I took out a with profits policy with Scottish Provident in 1987 in the form of an Endowment Policy. I now want to cash it in, having cleared the mortage a few years ago. Are there companies that buy these policys,or is it best to sell it back to Scttish Provident?


----------



## ClubMan (22 Oct 2002)

Have a look at .


----------



## Ned Kelly (24 Oct 2002)

Popeye.

that's a nice endowment you have there. What's the term? Would you consider keeping it? You would be in for some terminal bonus if you keep it until maturity

Ned Kelly


----------



## foney (3 Nov 2002)

*werll endowed*

I got an endowment mortgage from Standard Life in 1988. The terminal bouns is being reduced each year but I think that Standard Life guaranteed no need to increase premia to pay off the mortgage a few years ago. Whats the ska on this ?


----------



## help (3 Nov 2002)

*endowments*

I think it's conditional on them earning 6% a year on average which isn't happeing just now!


----------



## gwangwangwan (6 Nov 2002)

*endowment quandary*

We have a standard life endowment policy that (at least last year) was on track to pay the mortgage. It was originally a UK one (started 1986) but was reassigned when we moved to Ireland in 1997. Premium is 89euro/month, sum assured is 20,900. Last year's surrender value was 38K, now dropped to 34K. This policy is to cover a mortgage of 67K. We have a top up mortgage of 15K with the same lender.
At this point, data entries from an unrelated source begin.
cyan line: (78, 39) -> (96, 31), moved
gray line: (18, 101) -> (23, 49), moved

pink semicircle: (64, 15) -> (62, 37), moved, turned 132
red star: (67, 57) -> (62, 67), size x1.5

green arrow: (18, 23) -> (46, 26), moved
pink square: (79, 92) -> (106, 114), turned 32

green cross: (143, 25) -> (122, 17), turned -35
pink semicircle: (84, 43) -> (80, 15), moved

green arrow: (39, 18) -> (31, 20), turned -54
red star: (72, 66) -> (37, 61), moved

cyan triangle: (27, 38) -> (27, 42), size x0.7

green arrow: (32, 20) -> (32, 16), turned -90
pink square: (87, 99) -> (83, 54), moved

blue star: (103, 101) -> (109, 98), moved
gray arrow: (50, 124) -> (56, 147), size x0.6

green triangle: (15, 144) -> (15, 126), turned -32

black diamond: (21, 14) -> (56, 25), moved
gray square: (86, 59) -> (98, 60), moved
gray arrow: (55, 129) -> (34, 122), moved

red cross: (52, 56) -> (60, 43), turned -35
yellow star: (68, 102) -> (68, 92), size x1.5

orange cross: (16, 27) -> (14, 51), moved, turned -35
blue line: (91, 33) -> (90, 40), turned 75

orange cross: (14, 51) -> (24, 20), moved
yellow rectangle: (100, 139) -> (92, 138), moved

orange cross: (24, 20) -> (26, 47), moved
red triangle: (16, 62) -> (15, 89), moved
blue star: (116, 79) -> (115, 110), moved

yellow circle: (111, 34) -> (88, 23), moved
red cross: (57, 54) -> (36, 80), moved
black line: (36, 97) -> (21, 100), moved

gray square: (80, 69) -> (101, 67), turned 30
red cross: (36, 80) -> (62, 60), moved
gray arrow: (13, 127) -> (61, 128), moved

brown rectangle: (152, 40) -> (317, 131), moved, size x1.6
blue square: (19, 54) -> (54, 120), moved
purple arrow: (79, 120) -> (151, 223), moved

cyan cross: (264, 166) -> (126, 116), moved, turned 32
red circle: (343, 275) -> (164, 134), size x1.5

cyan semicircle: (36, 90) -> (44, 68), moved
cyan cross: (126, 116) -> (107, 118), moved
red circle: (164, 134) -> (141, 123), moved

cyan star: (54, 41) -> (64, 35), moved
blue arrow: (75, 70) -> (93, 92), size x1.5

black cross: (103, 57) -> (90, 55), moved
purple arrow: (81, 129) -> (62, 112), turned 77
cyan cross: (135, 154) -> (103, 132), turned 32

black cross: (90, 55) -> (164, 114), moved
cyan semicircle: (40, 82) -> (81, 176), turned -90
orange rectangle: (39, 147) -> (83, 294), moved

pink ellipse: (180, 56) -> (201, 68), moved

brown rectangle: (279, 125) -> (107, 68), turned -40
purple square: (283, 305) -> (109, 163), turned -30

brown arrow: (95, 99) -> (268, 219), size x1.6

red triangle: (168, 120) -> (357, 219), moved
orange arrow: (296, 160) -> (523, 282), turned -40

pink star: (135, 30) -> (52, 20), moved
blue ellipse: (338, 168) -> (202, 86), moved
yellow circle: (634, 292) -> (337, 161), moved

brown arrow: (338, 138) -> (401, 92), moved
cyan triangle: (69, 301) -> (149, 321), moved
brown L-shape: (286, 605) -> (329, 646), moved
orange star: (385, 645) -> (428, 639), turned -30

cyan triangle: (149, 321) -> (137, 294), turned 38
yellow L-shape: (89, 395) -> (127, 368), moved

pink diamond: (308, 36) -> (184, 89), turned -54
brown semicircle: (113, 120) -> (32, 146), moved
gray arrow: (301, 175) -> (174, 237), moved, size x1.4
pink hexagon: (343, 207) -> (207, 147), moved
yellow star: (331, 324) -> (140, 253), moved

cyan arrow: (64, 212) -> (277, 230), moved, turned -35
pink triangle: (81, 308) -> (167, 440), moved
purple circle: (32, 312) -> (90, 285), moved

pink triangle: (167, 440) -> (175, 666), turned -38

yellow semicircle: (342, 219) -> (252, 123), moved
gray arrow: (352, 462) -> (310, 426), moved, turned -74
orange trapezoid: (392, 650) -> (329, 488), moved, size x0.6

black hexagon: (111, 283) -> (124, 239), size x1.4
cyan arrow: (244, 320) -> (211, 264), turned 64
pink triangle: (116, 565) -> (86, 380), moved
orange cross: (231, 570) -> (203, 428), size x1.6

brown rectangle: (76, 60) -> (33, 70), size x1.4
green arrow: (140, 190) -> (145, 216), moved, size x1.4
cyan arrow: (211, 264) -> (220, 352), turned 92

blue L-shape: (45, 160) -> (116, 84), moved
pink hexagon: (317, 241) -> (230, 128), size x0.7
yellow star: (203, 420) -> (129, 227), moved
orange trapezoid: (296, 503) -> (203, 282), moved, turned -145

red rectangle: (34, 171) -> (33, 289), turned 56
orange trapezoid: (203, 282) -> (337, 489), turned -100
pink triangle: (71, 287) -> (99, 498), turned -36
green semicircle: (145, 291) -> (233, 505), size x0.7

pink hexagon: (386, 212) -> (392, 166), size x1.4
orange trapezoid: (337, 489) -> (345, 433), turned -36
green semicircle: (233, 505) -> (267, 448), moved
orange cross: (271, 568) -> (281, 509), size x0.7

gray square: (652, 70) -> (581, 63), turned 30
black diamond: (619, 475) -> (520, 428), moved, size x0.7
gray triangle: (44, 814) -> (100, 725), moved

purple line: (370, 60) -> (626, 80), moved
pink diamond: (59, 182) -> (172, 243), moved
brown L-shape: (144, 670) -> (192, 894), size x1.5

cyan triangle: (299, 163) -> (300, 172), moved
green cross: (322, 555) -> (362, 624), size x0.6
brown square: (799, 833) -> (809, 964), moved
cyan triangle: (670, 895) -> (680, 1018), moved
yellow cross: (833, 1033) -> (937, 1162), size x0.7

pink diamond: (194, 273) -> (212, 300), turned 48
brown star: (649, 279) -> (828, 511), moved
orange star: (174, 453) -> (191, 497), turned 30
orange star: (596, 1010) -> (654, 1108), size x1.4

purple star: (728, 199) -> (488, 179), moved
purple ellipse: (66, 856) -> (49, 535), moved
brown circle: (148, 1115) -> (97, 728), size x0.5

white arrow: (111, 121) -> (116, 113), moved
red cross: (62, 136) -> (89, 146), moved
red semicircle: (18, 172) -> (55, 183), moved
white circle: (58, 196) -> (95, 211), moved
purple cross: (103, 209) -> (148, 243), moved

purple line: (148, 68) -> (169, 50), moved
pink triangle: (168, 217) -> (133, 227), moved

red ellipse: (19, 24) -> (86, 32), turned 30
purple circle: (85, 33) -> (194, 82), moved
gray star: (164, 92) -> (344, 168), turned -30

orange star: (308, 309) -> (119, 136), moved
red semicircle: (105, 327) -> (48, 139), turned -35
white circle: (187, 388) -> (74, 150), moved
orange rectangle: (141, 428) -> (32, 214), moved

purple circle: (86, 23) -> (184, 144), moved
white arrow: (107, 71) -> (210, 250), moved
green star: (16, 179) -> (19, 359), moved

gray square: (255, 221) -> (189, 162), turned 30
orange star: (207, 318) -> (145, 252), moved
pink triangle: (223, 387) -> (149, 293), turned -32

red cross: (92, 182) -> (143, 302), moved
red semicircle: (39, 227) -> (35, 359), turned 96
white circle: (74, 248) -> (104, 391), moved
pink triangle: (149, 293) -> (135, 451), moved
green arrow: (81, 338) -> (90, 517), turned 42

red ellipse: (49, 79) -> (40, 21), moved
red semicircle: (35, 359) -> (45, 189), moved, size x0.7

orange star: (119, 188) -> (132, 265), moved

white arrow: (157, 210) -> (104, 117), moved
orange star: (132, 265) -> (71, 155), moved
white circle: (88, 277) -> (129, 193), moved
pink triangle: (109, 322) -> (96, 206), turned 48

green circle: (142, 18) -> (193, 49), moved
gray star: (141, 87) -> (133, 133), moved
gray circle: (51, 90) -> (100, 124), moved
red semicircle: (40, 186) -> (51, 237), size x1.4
Questions:
1. Is this policy a good one (or the best of a bad lot?)
2. Shall we hold on or surrender/sell the policy, pay off half the mortgage and remortgage as a repayment?

My wife and I each have a 50€/month SSIA's - is it worth "sacrificing" potential terminal bonus to maximise SSIA in case Charlie puts a cap on them?

I have been checking the Motley Fool endowment section and the increasing feeling there seems to be to get rid of these policies asap.

Yours in a quandary


----------